Customers with active Citicus ONE maintenance agreements gain access to new and updated bases of evaluation as we develop them or provide them under licence from third parties (eg the ISF Standard of good practice (ISF SoGP), PCI DSS, ISACA COBIT, ISO/IEC 270001).
Customers also gain access to tools such as Citicus Workbench that help them prepare bases of evaluation of their own, or customise ones we supply.
If requested, we can also provide practical advice on developing a basis of evaluation that meets special needs or hands-on assistance with developing one. This entails:
- defining the most appropriate methods of evaluating criticality, controls, special circumstances, threats and, the business impact of incidents
- creating a series of determinations of acceptable risk
- devising a harm reference table for use by evaluators
- agreeing these with key stakeholders (including the customer's designated representative)
- finalising the basis of evaluation and documenting it
- handing it over so customer staff can set it up in their system
Our experienced staff can generally create a new basis of evaluation from existing material pretty quickly (eg within a few hours or days). Devising a new one from scratch takes longer (eg a month).
Both new and experienced practitioners rate Citicus ONE's customization capabilities highly:
It made the hairs on my arms stand on end when I saw what Citicus ONE generated from the basis of evaluation I prepared. Controls/compliance practitioner, Global foods company
It took Citicus just three days to configure Citicus ONE to conduct Privacy Impact Assessments that reflect UK privacy legislation. That's impressive and has given us a solid foundation to start from. Specialist privacy consultancy
We can provide qualified staff to plan, support or run your risk management process. Examples of the services we can provide include:
- programme planning - we can advise on the best way of establishing a risk management process within your organization based on Citicus ONE
- programme management - if you wish, we can provide a full project office to run your programme on your behalf
- risk evaluations - we can provide external resources to conduct criticality assessments or facilitate risk evaluations (eg of your critical information systems, sites or suppliers). These can be used to supplement your own staff or to assist in the transfer of skills to company personnel.

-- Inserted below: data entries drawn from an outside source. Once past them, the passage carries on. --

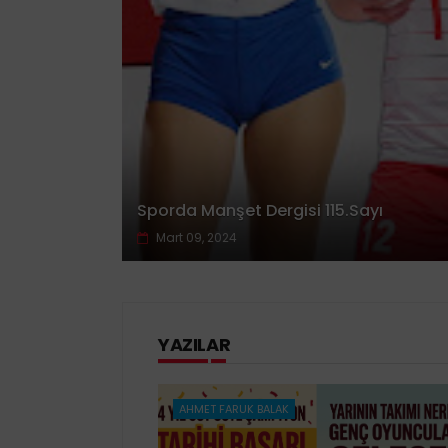
Sporda Manşet Dergisi 115.Sayı
Mart 09, 2024
YAZILAR
AHMET FARUK BALAK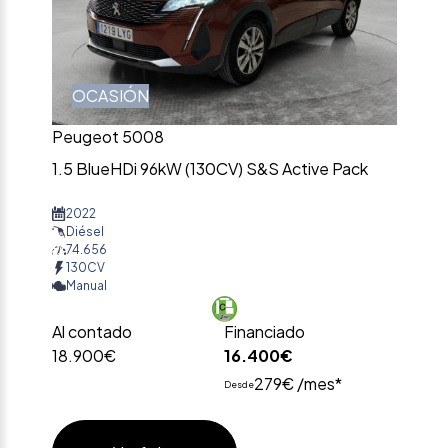
OCASIÓN
Peugeot 5008
1.5 BlueHDi 96kW (130CV) S&S Active Pack
2022
Diésel
74.656
130CV
Manual
Al contado
Financiado
18.900€
16.400€
279€ /mes*
Desde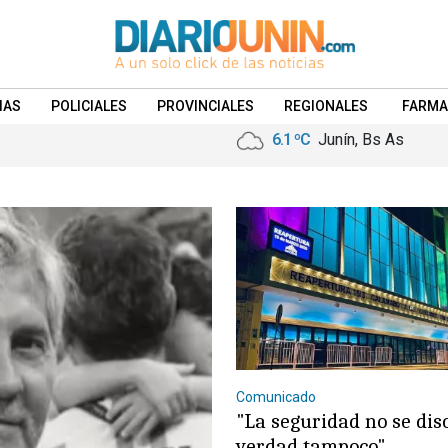
IAS
POLICIALES
PROVINCIALES
REGIONALES
FARMA
6.1 ºC
Junín, Bs As
Comunicado
"La seguridad no se dis
verdad tampoco"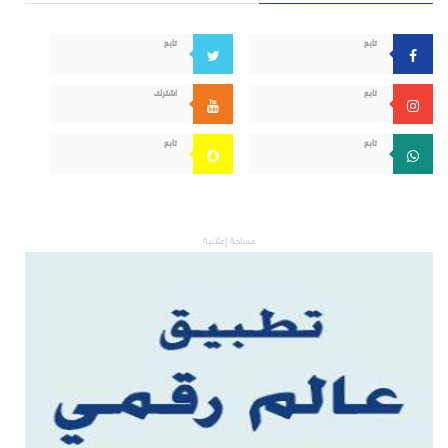
تابع
تابع
تابع
اشترك
تابع
تابع
مساحة إعلانية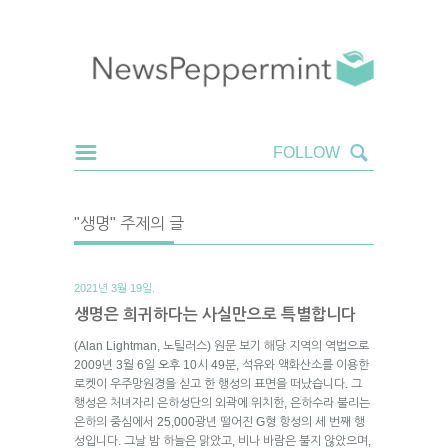
"생명" 주제의 글
2021년 3월 19일.
생명은 희귀하다는 사실만으로 특별합니다
(Alan Lightman, 노틸러스) 원문 보기 해당 지역의 역법으로
2009년 3월 6일 오후 10시 49분, 석유와 액화산소를 이용한
로켓이 우주망원경을 싣고 한 행성의 표면을 떠났습니다. 그
행성은 처녀자리 은하성단의 외곽에 위치한, 은하수라 불리는
은하의 중심에서 25,000광년 떨어진 G형 항성의 세 번째 행
성입니다. 그날 밤 하늘은 맑았고, 비나 바람은 불지 않았으며,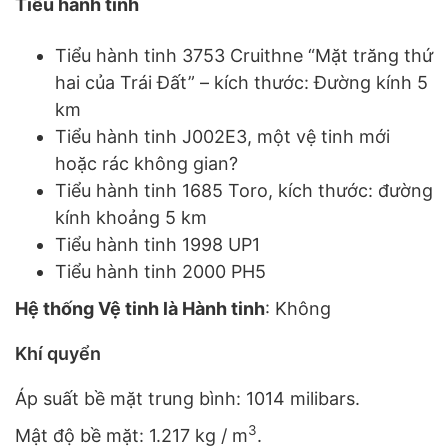
Tiểu hành tinh
Tiểu hành tinh 3753 Cruithne “Mặt trăng thứ
hai của Trái Đất” – kích thước: Đường kính 5
km
Tiểu hành tinh J002E3, một vệ tinh mới
hoặc rác không gian?
Tiểu hành tinh 1685 Toro, kích thước: đường
kính khoảng 5 km
Tiểu hành tinh 1998 UP1
Tiểu hành tinh 2000 PH5
Hệ thống Vệ tinh là Hành tinh
: Không
Khí quyển
Áp suất bề mặt trung bình: 1014 milibars.
3
Mật độ bề mặt: 1.217 kg / m
.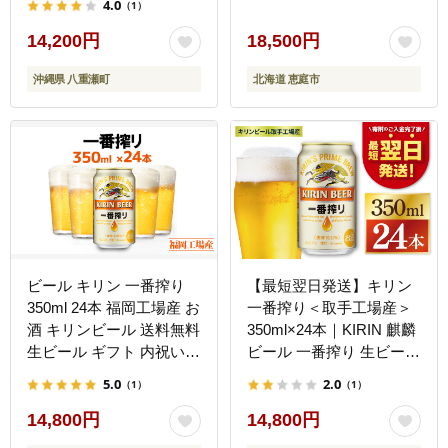
4.0
（1）
やすい こだわり 改良 リ
ニューアル おすすめ 沖縄
14,200円
18,500円
県 八重瀬町【価格改定
沖縄県 八重瀬町
北海道 恵庭市
YI】
ビール キリン 一番搾り
【最短翌日発送】キリン
350ml 24本 福岡工場産 お
一番搾り＜取手工場産＞
酒 キリンビール 送料無料
350ml×24本｜KIRIN 麒麟
生ビール ギフト 内祝い
ビール 一番搾り 生ビール
ケース 一番搾り麦汁 麦
最短翌日 スピード発送 茨
5.0
2.0
（1）
（1）
100％ すみきった味わい
城県 取手市（ZC001-1）
14,800円
14,800円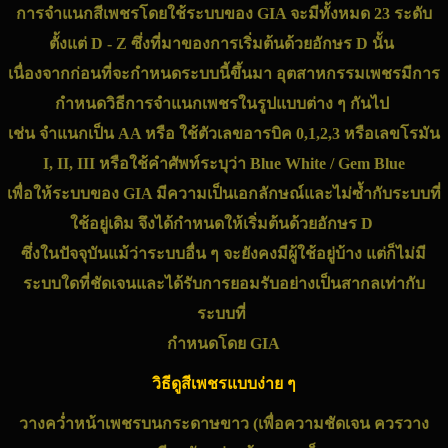
การจำแนกสี
เพชร
โดยใช้ระบบของ GIA จะมีทั้งหมด 23 ระดับ
ตั้งแต่ D - Z ซึ่งที่มาของการเริ่มต้นด้วยอักษร D นั้น
เนื่องจากก่อนที่จะกำหนดระบบนี้ขึ้นมา อุตสาหกรรมเพชรมีการ
กำหนดวิธีการจำแนก
เพชร
ในรูปแบบต่าง ๆ กันไป
เช่น จำแนกเป็น AA หรือ ใช้ตัวเลขอารบิค 0,1,2,3 หรือเลขโรมัน
I, II, III หรือใช้คำศัพท์ระบุว่า Blue White / Gem Blue
เพื่อให้ระบบของ GIA มีความเป็นเอกลักษณ์และไม่ซ้ำกับระบบที่
ใช้อยู่เดิม จึงได้กำหนดให้เริ่มต้นด้วยอักษร D
ซึ่งในปัจจุบันแม้ว่าระบบอื่น ๆ จะยังคงมีผู้ใช้อยู่บ้าง แต่ก็ไม่มี
ระบบใดที่ชัดเจนและได้รับการยอมรับอย่างเป็นสากลเท่ากับ
ระบบที่
กำหนดโดย GIA
วิธีดูสีเพชรแบบง่าย ๆ
วางคว่ำหน้า
เพชร
บนกระดาษขาว (เพื่อความชัดเจน ควรวาง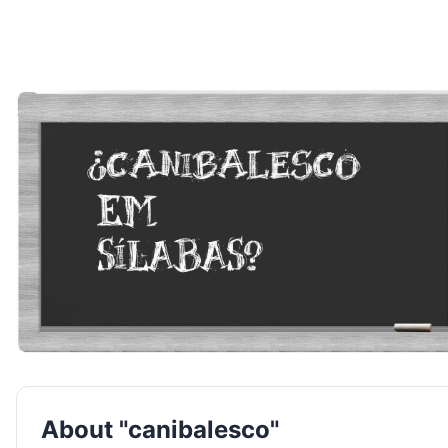
About "canibalesco"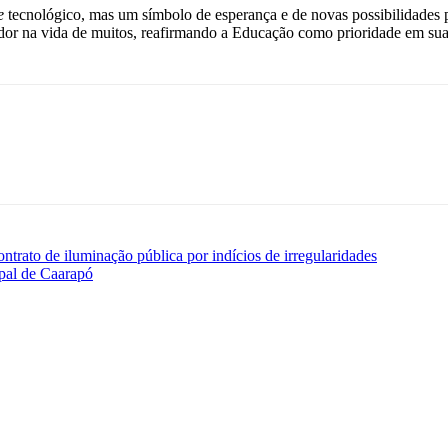
e
tecnológico, mas um símbolo de esperança e de novas possibilidades p
dor na vida de muitos, reafirmando a Educação como prioridade em sua
ntrato de iluminação pública por indícios de irregularidades
pal de Caarapó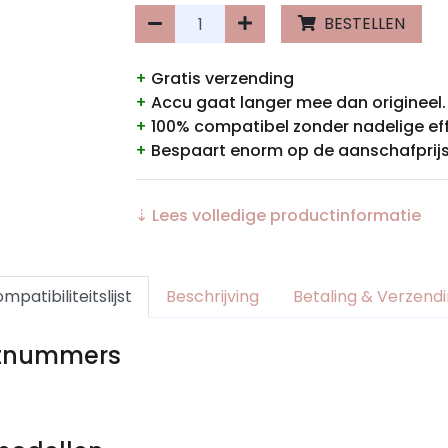
BESTELLEN
+
Gratis verzending
+
Accu gaat langer mee dan origineel.
+
100% compatibel zonder nadelige ef
+
Bespaart enorm op de aanschafprijs
⇣ Lees volledige productinformatie
mpatibiliteitslijst
Beschrijving
Betaling & Verzend
rtnummers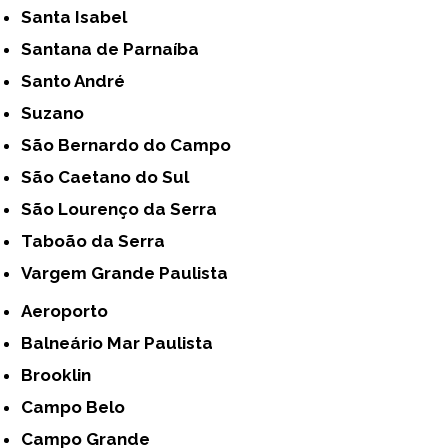
Santa Isabel
Santana de Parnaíba
Santo André
Suzano
São Bernardo do Campo
São Caetano do Sul
São Lourenço da Serra
Taboão da Serra
Vargem Grande Paulista
Aeroporto
Balneário Mar Paulista
Brooklin
Campo Belo
Campo Grande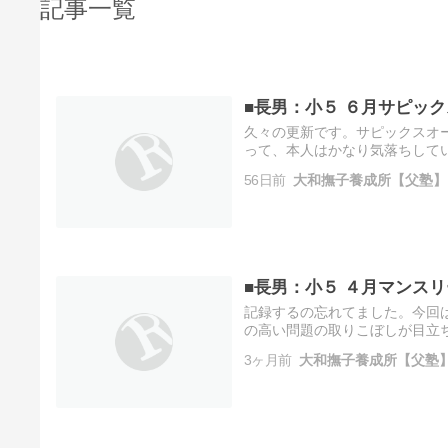
記事一覧
■長男：小５ ６月サピッ
久々の更新です。サピックスオ
って、本人はかなり気落ちしてい
科目(A＋B)偏差値は70に惜しく
56日前
大和撫子養成所【父塾】
■長男：小５ ４月マンスリ
記録するの忘れてました。今回は
の高い問題の取りこぼしが目立ち
付いていけ！＊＊＊ボクの方は
3ヶ月前
大和撫子養成所【父塾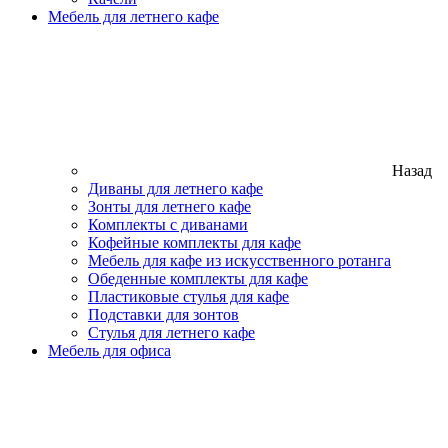
Мебель для летнего кафе
Назад
Диваны для летнего кафе
Зонты для летнего кафе
Комплекты с диванами
Кофейные комплекты для кафе
Мебель для кафе из искусственного ротанга
Обеденные комплекты для кафе
Пластиковые стулья для кафе
Подставки для зонтов
Стулья для летнего кафе
Мебель для офиса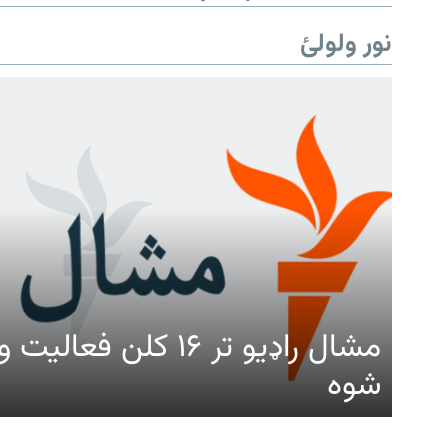
نور ولولئ
مشال راډیو تر ۱۶ کلن ف
شوه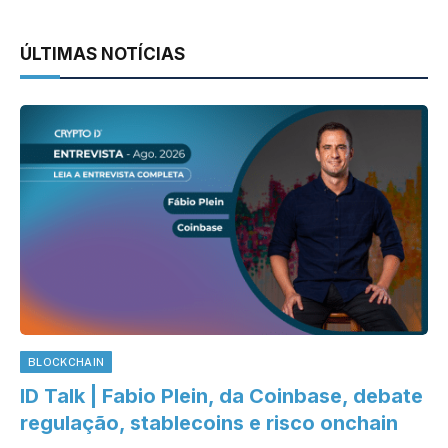
ÚLTIMAS NOTÍCIAS
BLOCKCHAIN
ID Talk | Fabio Plein, da Coinbase, debate
regulação, stablecoins e risco onchain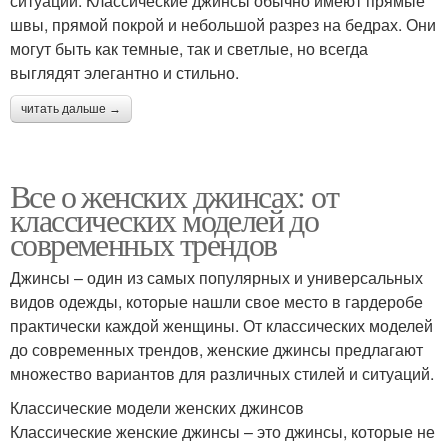
ситуации. Классические джинсы обычно имеют прямые
швы, прямой покрой и небольшой разрез на бедрах. Они
могут быть как темные, так и светлые, но всегда
выглядят элегантно и стильно.
читать дальше →
Все о женских джинсах: от
классических моделей до
современных трендов
Джинсы – один из самых популярных и универсальных
видов одежды, которые нашли свое место в гардеробе
практически каждой женщины. От классических моделей
до современных трендов, женские джинсы предлагают
множество вариантов для различных стилей и ситуаций.
Классические модели женских джинсов
Классические женские джинсы – это джинсы, которые не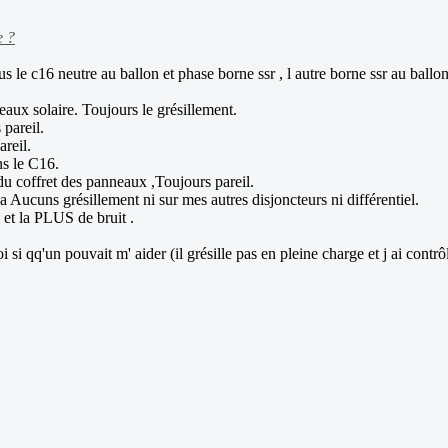
e ?
s le c16 neutre au ballon et phase borne ssr , l autre borne ssr au ballo
eaux solaire. Toujours le grésillement.
 pareil.
areil.
ns le C16.
du coffret des panneaux ,Toujours pareil.
a Aucuns grésillement ni sur mes autres disjoncteurs ni différentiel.
 et la PLUS de bruit .
 qq'un pouvait m' aider (il grésille pas en pleine charge et j ai contrôl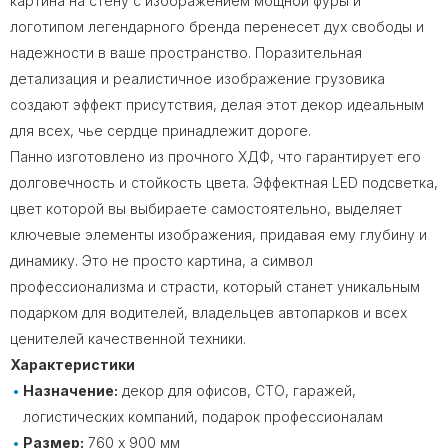
картина на стену с изображением мощной фуры и
логотипом легендарного бренда перенесет дух свободы и
надежности в ваше пространство. Поразительная
детализация и реалистичное изображение грузовика
создают эффект присутствия, делая этот декор идеальным
для всех, чье сердце принадлежит дороге.
Панно изготовлено из прочного ХДФ, что гарантирует его
долговечность и стойкость цвета. Эффектная LED подсветка,
цвет которой вы выбираете самостоятельно, выделяет
ключевые элементы изображения, придавая ему глубину и
динамику. Это не просто картина, а символ
профессионализма и страсти, который станет уникальным
подарком для водителей, владельцев автопарков и всех
ценителей качественной техники.
Характеристики
Назначение:
декор для офисов, СТО, гаражей,
логистических компаний, подарок профессионалам
Размер:
760 х 900 мм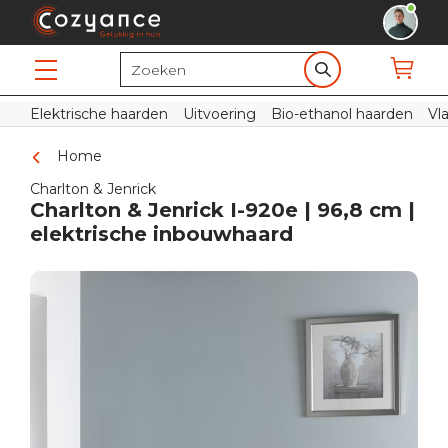
Elektrische haarden
Uitvoering
Bio-ethanol haarden
Vl
Home
Charlton & Jenrick
Charlton & Jenrick I-920e | 96,8 cm |
elektrische inbouwhaard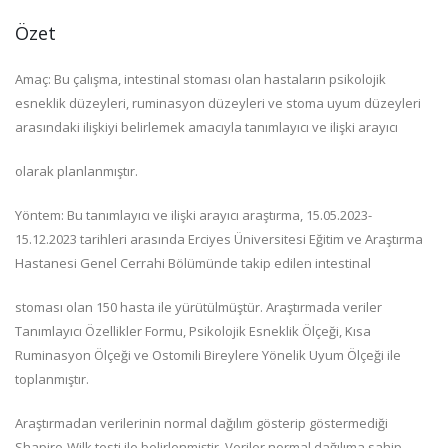
Özet
Amaç: Bu çalışma, intestinal stoması olan hastaların psikolojik
esneklik düzeyleri, ruminasyon düzeyleri ve stoma uyum düzeyleri
arasındaki ilişkiyi belirlemek amacıyla tanımlayıcı ve ilişki arayıcı
olarak planlanmıştır.
Yöntem: Bu tanımlayıcı ve ilişki arayıcı araştırma, 15.05.2023-
15.12.2023 tarihleri arasında Erciyes Üniversitesi Eğitim ve Araştırma
Hastanesi Genel Cerrahi Bölümünde takip edilen intestinal
stoması olan 150 hasta ile yürütülmüştür. Araştırmada veriler
Tanımlayıcı Özellikler Formu, Psikolojik Esneklik Ölçeği, Kısa
Ruminasyon Ölçeği ve Ostomili Bireylere Yönelik Uyum Ölçeği ile
toplanmıştır.
Araştırmadan verilerinin normal dağılım gösterip göstermediği
Shapiro-Wilk testi ile belirlenmiştir. Veriler normal dağılıma sahip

Citicus ONE can be installed and put to work easily, with no outside assistance. Its automated installation routines and outstanding documentation minimize the opportunity for error and our expert help desk helps customers resolve problems that occur.
Additional technical support is available to help customers needing, for example, to:
- migrate data from an earlier risk management system or process (which may require development of a one-time conversion routine)
- integrate Citicus ONE with an external directory (eg Microsoft® Active Directory) for user administration and / or authentication
- exchange data with an external system (eg an asset database – with Citicus ONE being the definitive source of risk ratings and the asset database being the definitive source of, say, asset names, ages, other characteristics).